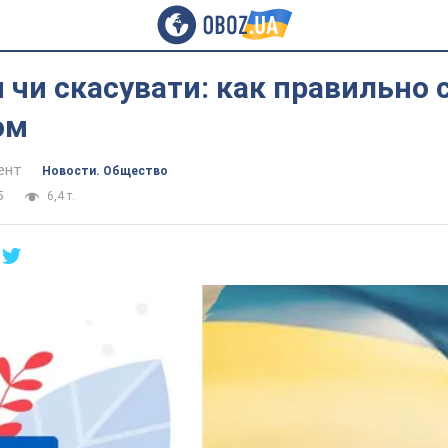
 чи скасувати: как правильно 
ом
ент
Новости. Общество
5
6,4 т.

Exercise description: An exact copy of the records above is needed, free of pictures.

Worked solution:
 чи скасувати: как правильно 
ом
ент
Новости. Общество
5
6,4 т.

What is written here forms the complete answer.